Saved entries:

========

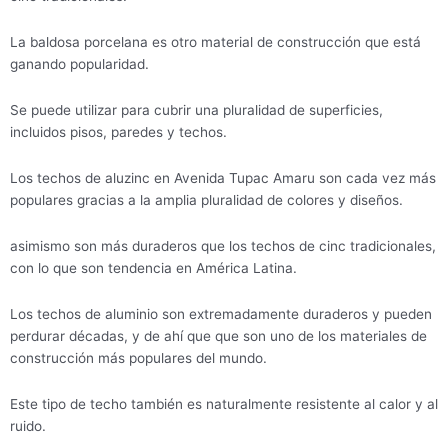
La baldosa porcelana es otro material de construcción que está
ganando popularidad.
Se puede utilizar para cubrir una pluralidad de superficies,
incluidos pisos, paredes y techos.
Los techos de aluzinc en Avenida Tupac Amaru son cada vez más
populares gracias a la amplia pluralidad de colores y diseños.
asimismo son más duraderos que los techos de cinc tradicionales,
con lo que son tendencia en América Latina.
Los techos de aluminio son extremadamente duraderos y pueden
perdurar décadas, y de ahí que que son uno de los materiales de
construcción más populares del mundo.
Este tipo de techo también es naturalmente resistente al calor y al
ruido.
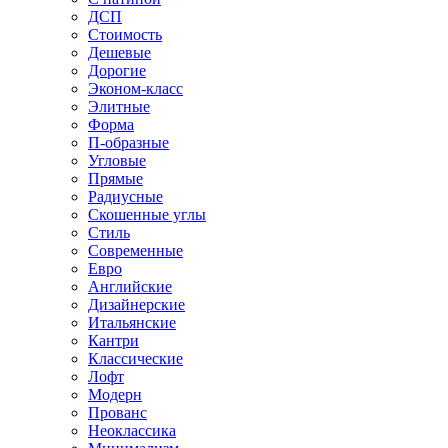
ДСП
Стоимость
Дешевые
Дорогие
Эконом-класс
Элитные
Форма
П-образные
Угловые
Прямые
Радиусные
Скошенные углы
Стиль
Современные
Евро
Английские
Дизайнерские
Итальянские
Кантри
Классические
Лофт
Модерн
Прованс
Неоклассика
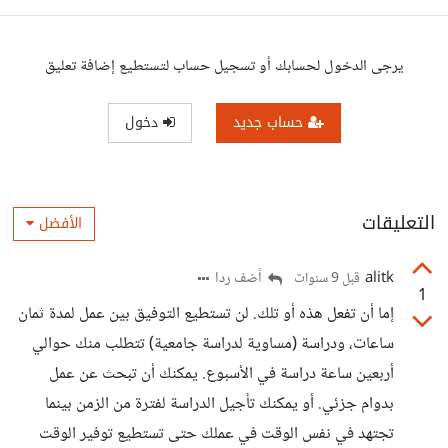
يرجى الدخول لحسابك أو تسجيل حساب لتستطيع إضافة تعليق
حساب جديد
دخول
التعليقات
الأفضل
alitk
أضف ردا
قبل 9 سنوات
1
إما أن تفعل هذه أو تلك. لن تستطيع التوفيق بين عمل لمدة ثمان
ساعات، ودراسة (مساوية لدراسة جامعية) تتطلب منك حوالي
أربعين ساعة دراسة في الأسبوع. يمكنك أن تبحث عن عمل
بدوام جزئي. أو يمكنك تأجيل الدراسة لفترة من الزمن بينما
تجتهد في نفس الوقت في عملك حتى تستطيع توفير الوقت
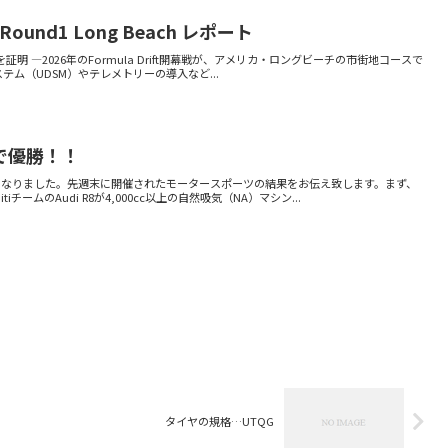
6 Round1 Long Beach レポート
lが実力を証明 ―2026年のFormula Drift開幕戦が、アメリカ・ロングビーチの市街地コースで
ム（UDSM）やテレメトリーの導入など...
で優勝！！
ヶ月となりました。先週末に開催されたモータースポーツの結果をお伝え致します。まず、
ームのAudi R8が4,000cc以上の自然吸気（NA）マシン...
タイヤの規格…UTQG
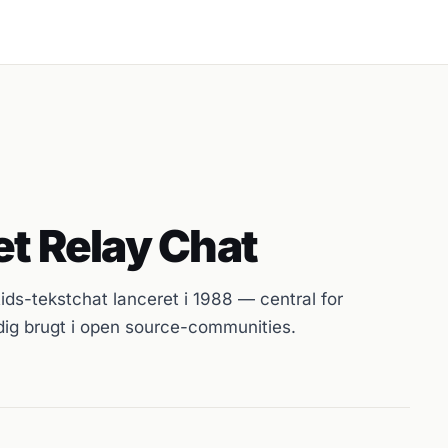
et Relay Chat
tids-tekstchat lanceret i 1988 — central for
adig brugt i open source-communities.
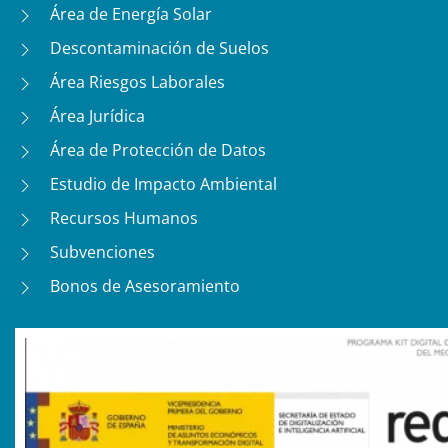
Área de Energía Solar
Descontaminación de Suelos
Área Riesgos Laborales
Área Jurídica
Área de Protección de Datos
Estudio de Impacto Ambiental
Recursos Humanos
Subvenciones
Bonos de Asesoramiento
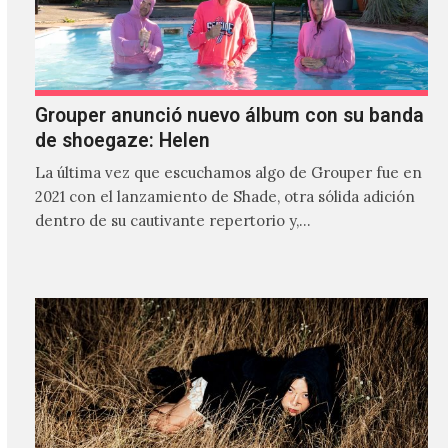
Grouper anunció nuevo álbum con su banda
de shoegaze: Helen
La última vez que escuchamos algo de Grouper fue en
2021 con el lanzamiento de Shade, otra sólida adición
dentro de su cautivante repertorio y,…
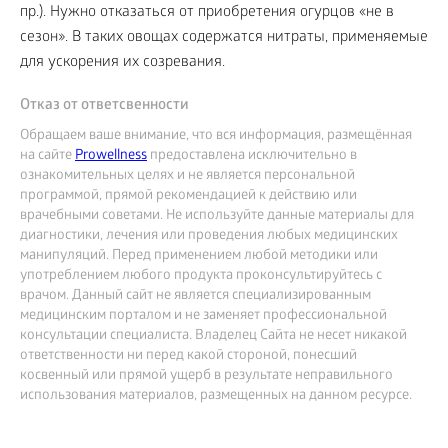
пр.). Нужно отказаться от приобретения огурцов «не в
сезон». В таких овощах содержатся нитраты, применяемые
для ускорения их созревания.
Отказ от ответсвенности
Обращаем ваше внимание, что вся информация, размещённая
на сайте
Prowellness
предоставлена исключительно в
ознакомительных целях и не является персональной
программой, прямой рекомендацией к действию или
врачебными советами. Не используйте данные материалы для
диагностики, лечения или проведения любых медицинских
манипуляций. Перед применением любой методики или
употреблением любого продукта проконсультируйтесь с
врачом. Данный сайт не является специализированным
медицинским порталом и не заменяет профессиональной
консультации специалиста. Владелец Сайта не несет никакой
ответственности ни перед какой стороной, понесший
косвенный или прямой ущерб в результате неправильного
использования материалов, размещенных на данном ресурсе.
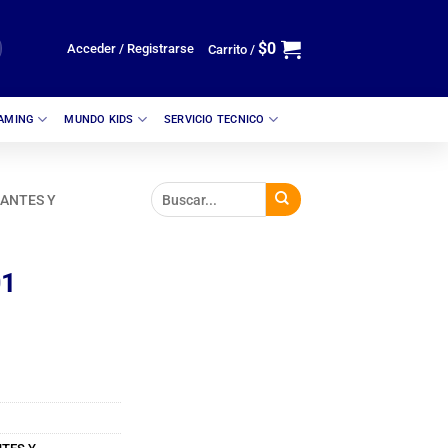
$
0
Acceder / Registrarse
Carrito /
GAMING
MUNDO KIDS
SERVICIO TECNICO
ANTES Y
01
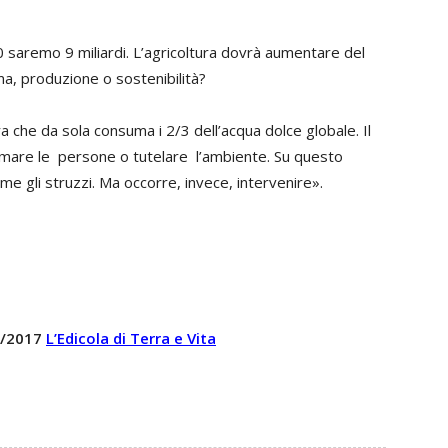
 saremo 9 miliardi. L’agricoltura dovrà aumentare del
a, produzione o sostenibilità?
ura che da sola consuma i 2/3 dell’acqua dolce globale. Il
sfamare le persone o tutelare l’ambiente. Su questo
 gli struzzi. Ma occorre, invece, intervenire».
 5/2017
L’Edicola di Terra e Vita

========

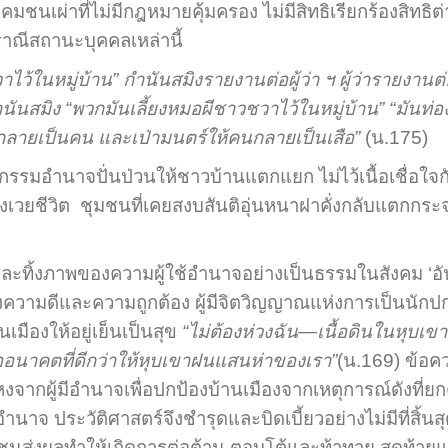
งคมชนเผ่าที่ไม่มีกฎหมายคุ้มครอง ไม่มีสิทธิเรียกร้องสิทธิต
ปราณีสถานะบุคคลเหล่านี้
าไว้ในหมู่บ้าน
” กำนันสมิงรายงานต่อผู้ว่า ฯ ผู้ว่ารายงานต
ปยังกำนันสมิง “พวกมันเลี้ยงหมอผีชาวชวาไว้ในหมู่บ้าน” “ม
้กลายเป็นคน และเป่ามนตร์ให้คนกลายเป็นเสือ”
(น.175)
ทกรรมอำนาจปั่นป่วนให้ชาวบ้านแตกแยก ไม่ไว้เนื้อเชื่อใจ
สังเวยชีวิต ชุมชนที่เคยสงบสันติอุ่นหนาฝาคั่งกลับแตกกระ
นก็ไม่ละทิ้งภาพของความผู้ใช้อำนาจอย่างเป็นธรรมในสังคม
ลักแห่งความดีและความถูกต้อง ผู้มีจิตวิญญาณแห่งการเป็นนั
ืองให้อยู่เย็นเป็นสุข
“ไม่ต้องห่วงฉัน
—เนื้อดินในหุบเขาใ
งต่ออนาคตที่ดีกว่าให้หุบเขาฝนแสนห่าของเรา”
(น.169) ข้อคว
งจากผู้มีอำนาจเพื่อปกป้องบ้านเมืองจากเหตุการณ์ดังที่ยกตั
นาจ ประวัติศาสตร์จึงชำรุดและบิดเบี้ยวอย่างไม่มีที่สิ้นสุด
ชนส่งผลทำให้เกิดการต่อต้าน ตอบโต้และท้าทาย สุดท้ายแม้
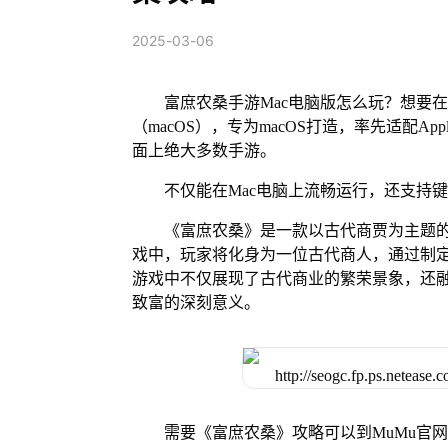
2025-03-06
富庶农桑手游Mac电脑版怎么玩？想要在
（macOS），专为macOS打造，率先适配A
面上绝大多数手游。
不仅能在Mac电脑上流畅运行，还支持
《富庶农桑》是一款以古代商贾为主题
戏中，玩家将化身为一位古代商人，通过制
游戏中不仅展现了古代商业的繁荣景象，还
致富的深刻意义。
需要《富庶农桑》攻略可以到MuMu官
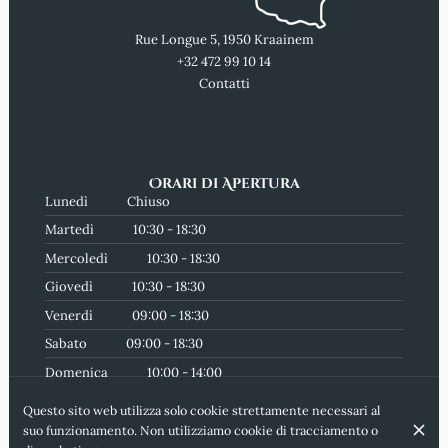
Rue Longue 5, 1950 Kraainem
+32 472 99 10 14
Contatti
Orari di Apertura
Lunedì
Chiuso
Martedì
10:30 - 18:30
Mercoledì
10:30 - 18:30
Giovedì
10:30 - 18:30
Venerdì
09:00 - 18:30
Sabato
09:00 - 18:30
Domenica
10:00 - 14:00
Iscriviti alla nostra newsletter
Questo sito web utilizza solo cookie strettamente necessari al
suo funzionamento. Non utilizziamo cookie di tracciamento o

========

=== Exercise directions ===
From the entries above, copy each line that holds "يمكنك".

=== Solution for this task ===
أربعين ساعة دراسة في الأسبوع. يمكنك أن تبحث عن عمل
بدوام جزئي. أو يمكنك تأجيل الدراسة لفترة من الزمن بينما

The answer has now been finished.